Note that by using a large correlation threshold we are able to detect only the most correlated routing paths. When increasing the correlation threshold, the number of pairs of correlated edges decreases, as well as their density. Therefore, we need to use a small density threshold. An unbounded size threshold means that we want to find every dense correlated group of edges, with no restriction on their size. A similarity threshold equal to 1 indicates that the groups of edges found do not overlap. Finally, note that the existing edge threshold indicates the minimum percentage of edges of a group that must exist in a snapshot, in order to consider it in the computation of the aggregated density of the group. Therefore, by increasing the existing edge threshold, the number of snapshots considered is likely to be smaller, but the density of the group is likely to be larger, because the average node degree in the snapshots considered is larger.

EX2

Select the ring.csv dataset and click the LOAD button. Then insert the following configuration and click the EXECUTE button:

Correlation Threshold: 0.8
Density Function: Minimum 
Density Threshold: 8
Existing Edge Threshold: 1
Size Threshold: Unbounded
Similarity Threshold: 1

The ring.csv dataset is a connected graph obtained by building 10 cliques of size 10 and then rewiring one edge in each clique to a node in an adjacent clique. Edges in the same clique are associated with highly correlated existence strings. As a consequence, in the snapshots where a clique is active, almost all of its edges are present, and therefore, the minimum density is always greater than 8. Thus, the algorithm finds 10 groups of dense correlated edges. These groups are illustrated in the interactive panel using different colors: denser subgraphs are colored in darker colors, nodes belonging to multiple subgraphs are indicated in black, and nodes that are not part of any dense subgraph are in white. Further information on the dense subgraphs is provided in a separate hidden panel that can be revealed by clicking the dotted button. Interact with the graph by hovering over a node, clicking and dragging the nodes, and zooming in and out of the graph.

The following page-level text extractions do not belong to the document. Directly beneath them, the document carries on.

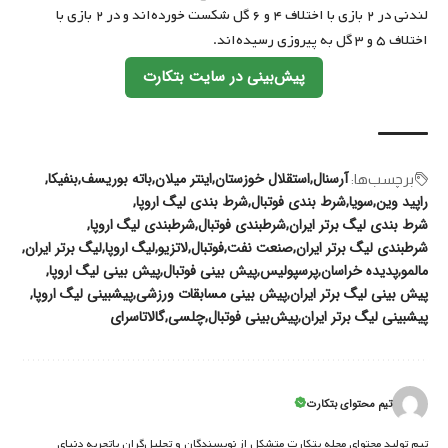
لندنی در ۲ بازی با اختلاف ۴ و ۶ گل شکست خورده‌اند و در ۲ بازی با
اختلاف ۵ و ۳ گل به پیروزی رسیده‌اند.
پیش‌‌بینی در سایت بتکارت
آرسنال
استقلال خوزستان
اینتر میلان
باته بوریسف
بنفیکا
برچسب‌‌ها:
راپید وین
سویا
شرط بندی فوتبال
شرط بندی لیگ اروپا‌
شرط بندی لیگ برتر ایران
شرطبندی فوتبال
شرطبندی لیگ اروپا‌
شرطبندی لیگ برتر ایران
صنعت نفت
فوتبال
لاتزیو
لیگ اروپا
لیگ برتر ایران
مالمو
پدیده خراسان
پرسپولیس
پیش بینی فوتبال
پیش بینی لیگ اروپا‌
پیش بینی لیگ برتر ایران
پیش بینی مسابقات ورزشی
پیشبینی لیگ اروپا‌
پیشبینی لیگ برتر ایران
پیش‌بینی فوتبال
چلسی
گالاتاسرای
تیم محتوای بتکارت
تیم تولید محتوای مجله بتکارت متشکل از نویسندگان و تحلیل‌گران باتجربه دنیای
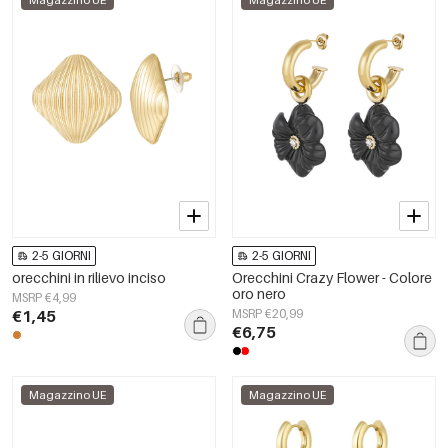
Magazzino UE
Magazzino UE
2-5 GIORNI
2-5 GIORNI
orecchini in rilievo inciso
Orecchini Crazy Flower - Colore
oro nero
MSRP €4,99
€1,45
MSRP €20,99
€6,75
Magazzino UE
Magazzino UE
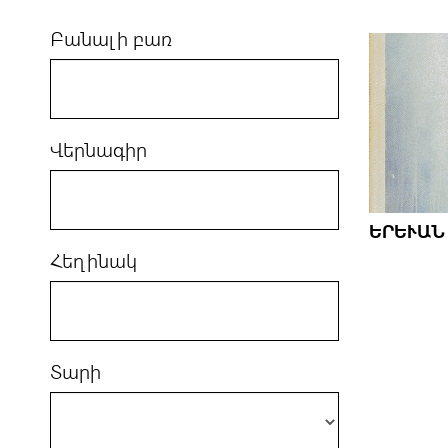
Բանալի բառ
Վերնագիր
ԵՐԵՒԱՆ
Հեղինակ
Տարի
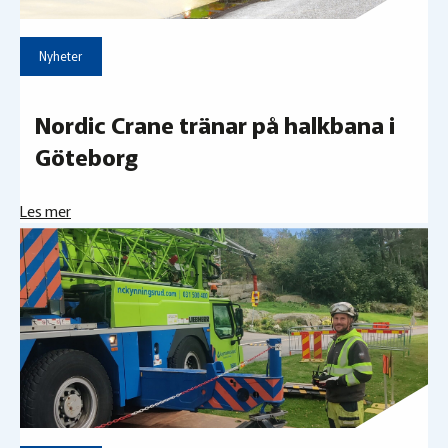
Nyheter
Nordic Crane tränar på halkbana i
Göteborg
Les mer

On the other hand, if we use the following configuration

Correlation Threshold: 0.8
Density Function: Minimum 
Density Threshold: 8
Existing Edge Threshold: 0
Size Threshold: Unbounded
Similarity Threshold: 1

all the snapshots are considered in the computation of the minimum density. Since the average degree of a clique is 0 in the snapshots where no edge of the clique exists, the minimum density of the clique is 0 as well. As a consequence, the algorithm finds no solution.

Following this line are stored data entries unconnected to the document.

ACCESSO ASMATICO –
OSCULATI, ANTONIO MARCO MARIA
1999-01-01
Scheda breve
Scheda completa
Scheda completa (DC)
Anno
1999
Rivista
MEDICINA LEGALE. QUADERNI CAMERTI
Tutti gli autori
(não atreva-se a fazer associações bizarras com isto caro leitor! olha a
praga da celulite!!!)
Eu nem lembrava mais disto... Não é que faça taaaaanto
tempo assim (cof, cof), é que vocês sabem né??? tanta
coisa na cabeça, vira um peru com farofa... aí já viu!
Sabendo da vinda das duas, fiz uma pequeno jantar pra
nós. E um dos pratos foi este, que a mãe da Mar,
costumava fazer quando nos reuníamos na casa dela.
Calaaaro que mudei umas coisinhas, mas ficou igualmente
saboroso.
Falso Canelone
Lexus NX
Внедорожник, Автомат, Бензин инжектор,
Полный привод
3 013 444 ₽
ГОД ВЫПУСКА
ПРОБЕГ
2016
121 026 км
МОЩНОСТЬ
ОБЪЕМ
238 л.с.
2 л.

This example shows that the edge existing threshold is pivotal to account for situation where events that take place in the dynamic network exhibit themselves only in a small number of time instances.

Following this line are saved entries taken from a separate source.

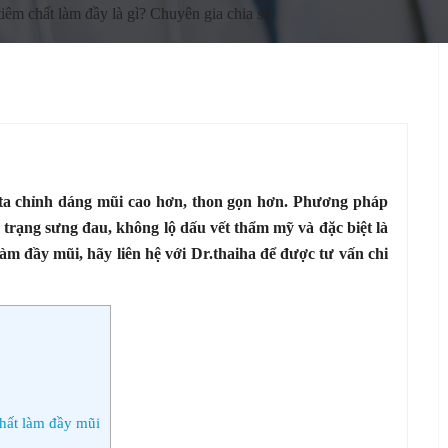
iêm chất làm đầy là gì? Chuyên gia chia sẻ
ta chỉnh dáng mũi cao hơn, thon gọn hơn. Phương pháp
trạng sưng đau, không lộ dấu vết thẩm mỹ và đặc biệt là
m đầy mũi, hãy liên hệ với Dr.thaiha để được tư vấn chi
hất làm đầy mũi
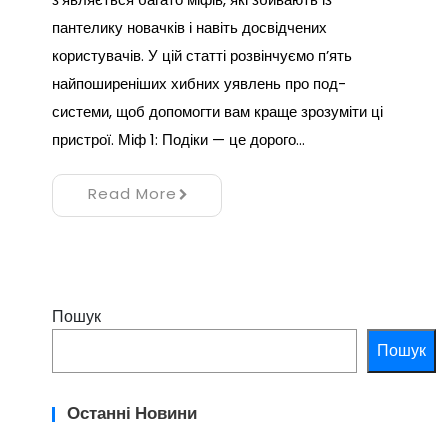
пантелику новачків і навіть досвідчених
користувачів. У цій статті розвінчуємо п’ять
найпоширеніших хибних уявлень про под-
системи, щоб допомогти вам краще зрозуміти ці
пристрої. Міф 1: Подіки — це дорого…
Read More
Пошук
Пошук
Останні Новини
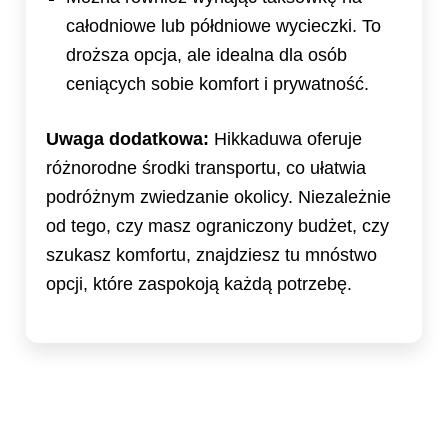
całodniowe lub półdniowe wycieczki. To
droższa opcja, ale idealna dla osób
ceniących sobie komfort i prywatność.
Uwaga dodatkowa:
Hikkaduwa oferuje
różnorodne środki transportu, co ułatwia
podróżnym zwiedzanie okolicy. Niezależnie
od tego, czy masz ograniczony budżet, czy
szukasz komfortu, znajdziesz tu mnóstwo
opcji, które zaspokoją każdą potrzebę.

Finally, select the ring_uncor.csv dataset and the following configuration:

Correlation Threshold: 0.8
Density Function: Minimum 
Density Threshold: 8
Existing Edge Threshold: 1
Size Threshold: Unbounded
Similarity Threshold: 1

The ring_uncor.csv dataset is a connected graph created with the same procedure used to create ring.csv, but in this case, all the edges are associated with mutually independent existence strings. As a consequence, by using large correlation thresholds, the algorithm finds no solution, even though several highly dense groups of edges are present in the network. This is due to the fact that a dense correlated subgraph must have not only spatial compactness, but also temporal similarity.

On the other hand, by using the following configuration

Correlation Threshold: 0.3
Density Function: Minimum 
Density Threshold: 1
Existing Edge Threshold: 1
Size Threshold: Unbounded
Similarity Threshold: 1

we loosen the temporal requirement, and thus we can find a solution.

Similar results can be obtained by using the clustered.csv and clustered_uncor.csv datasets, which are connected graphs obtained by partitioning a set of 100 nodes into k groups each of size drawn from a normal distribution N(10,0.2), and then adding intra-cluster edges with probability 0.3 and inter-cluster edges with probability 0.2. In the first graphs, edges in the same group are associated with highly correlated existence strings, while in the second graph all the edges are associated with mutually independent existence strings.